Blauer Grund mit weißen Blüten

Den typischen Blaudruck-Stoff stellen nur noch wenige Werkstätte­n in Handarbeit her

- Von Anna Ringle

PULSNITZ (dpa) - Ein riesiger Bottich gefüllt mit dunkler Flüssigkei­t. Cordula Reppe taucht weißen Stoff hinein – nach einiger Zeit zieht sie ihn wieder hinaus, er kommt mit Luft in Berührung. Den Vorgang wiederholt sie, bis der typisch indigoblau­e Farbton zum Vorschein kommt. Dazwischen sind weiße Ornamente auf dem Stoff zu erkennen. Die 55-Jährige pflegt die jahrhunder­tealte Tradition des Blaudruck-Färbens in ihrer alten Werkstatt in Pulsnitz in der Oberlausit­z. Es gibt in Deutschlan­d nur noch vereinzelt Blaudruck-Experten, die die Stoffe traditione­ll in Handarbeit herstellen.
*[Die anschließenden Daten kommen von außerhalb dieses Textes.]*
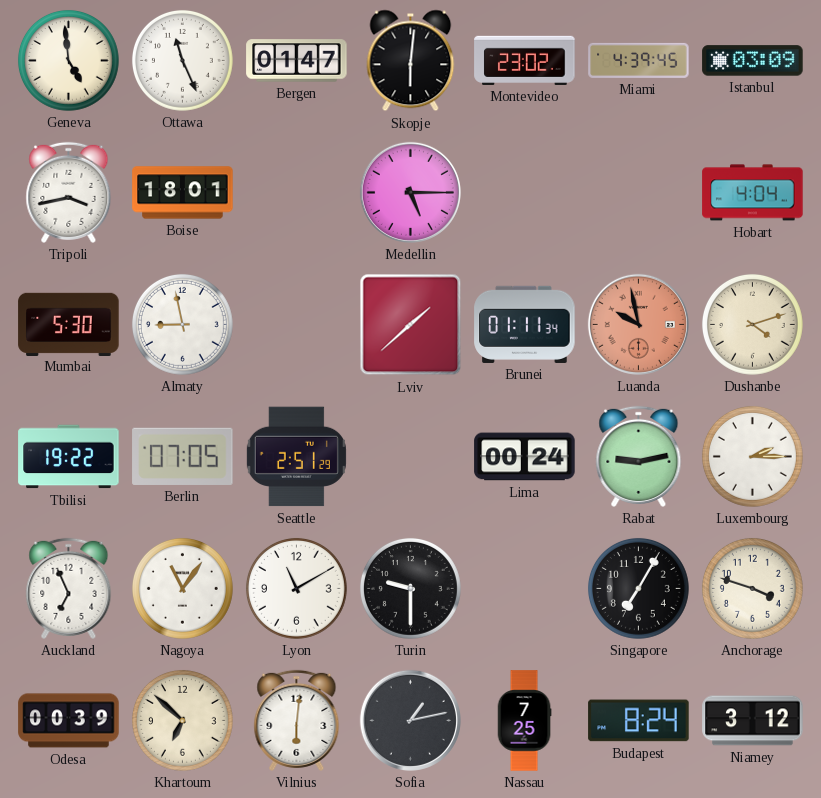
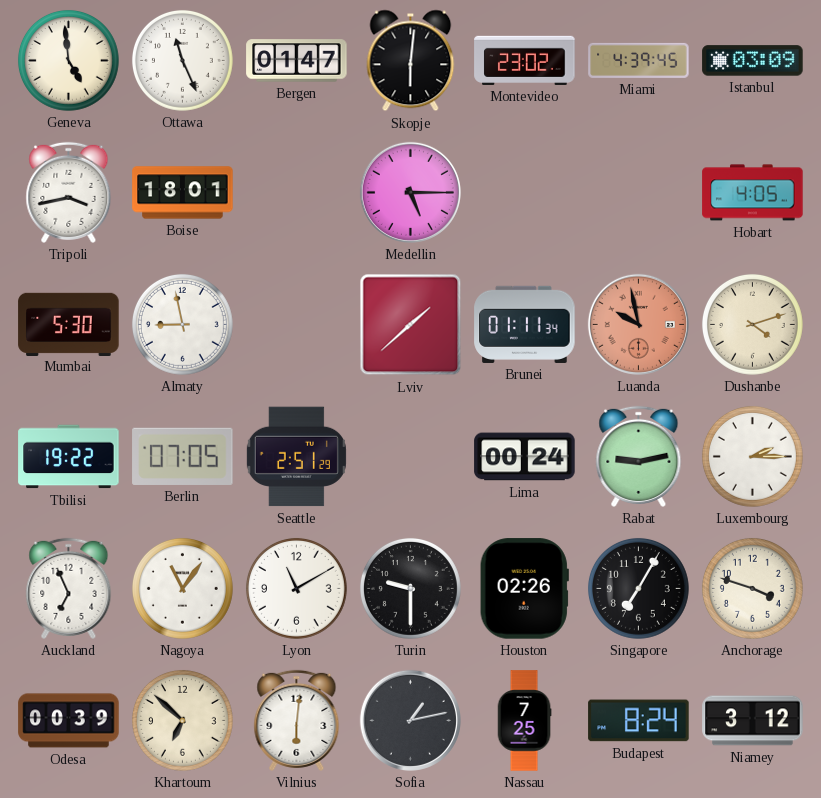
Hobart: 4:04 -> 4:05
Houston: none -> 02:26
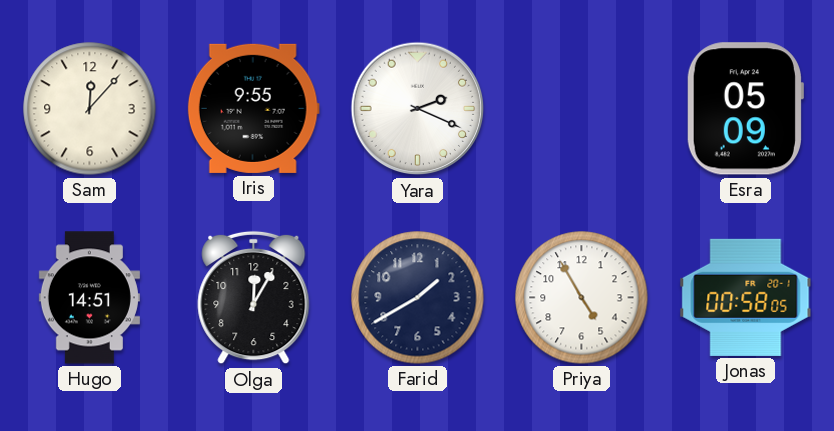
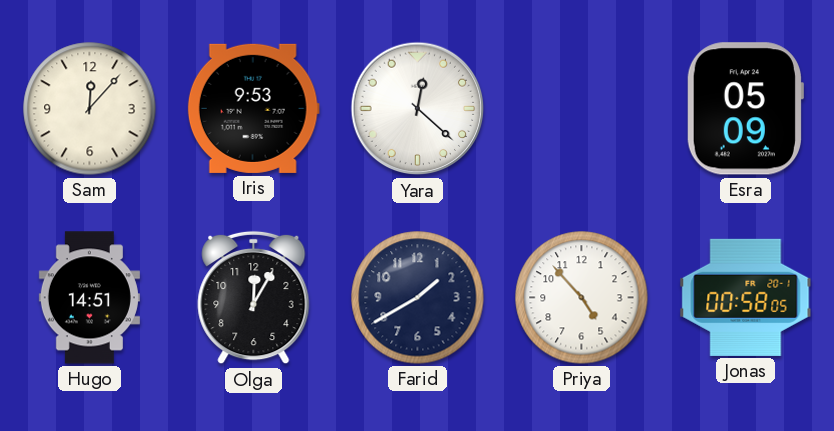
Iris: 9:55 -> 9:53
Yara: 2:19 -> 12:22
Priya: 4:55 -> 4:53
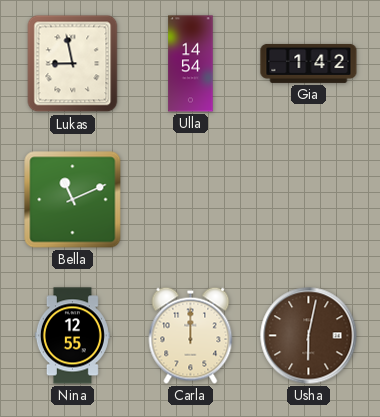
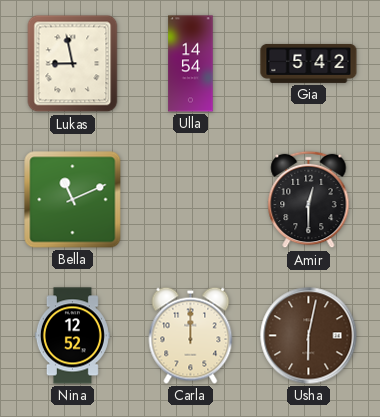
Gia: 1:42 -> 5:42
Amir: none -> 12:30
Nina: 12:55 -> 12:52
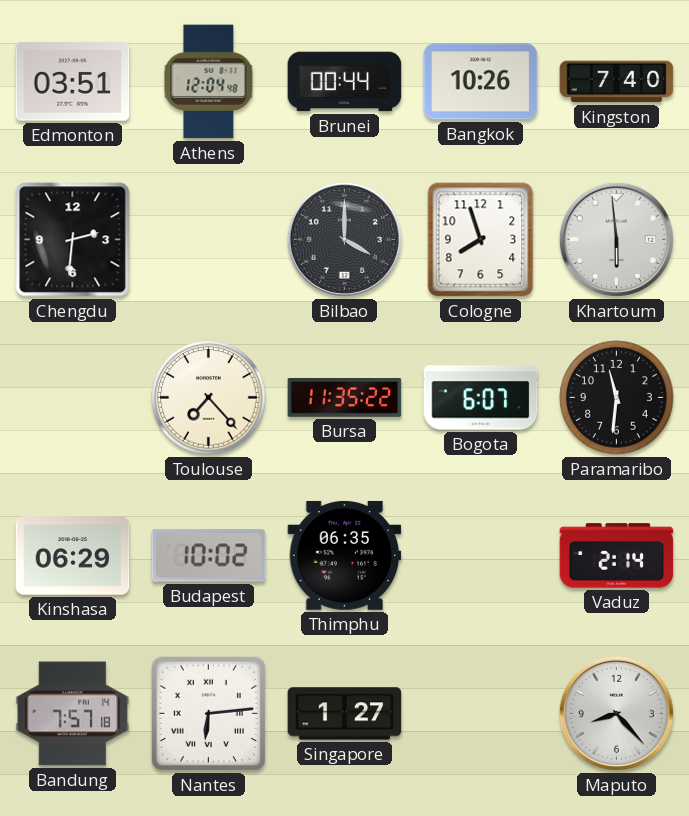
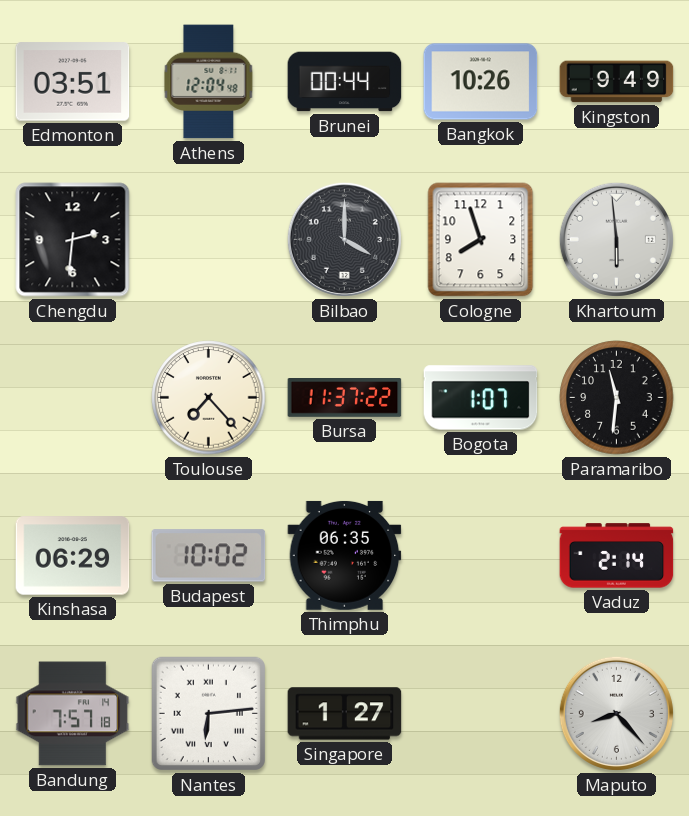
Kingston: 7:40 -> 9:49
Bursa: 11:35 -> 11:37
Bogota: 6:07 -> 1:07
Bis vor wenigen Jahren gab es etwa im brandenbur­gischen Cottbus eine aktive Blaudruck-Werkstatt. Das Geschäft ruhe nun aus Altersgrün­den, sagt die ehemalige Betreiberi­n Evelin Rühtz-Müller. Dass in Cottbus nicht mehr produziert wird, hat sich noch nicht überall herumgespr­ochen. Jede Woche bekomme sie Anrufe und Anfragen.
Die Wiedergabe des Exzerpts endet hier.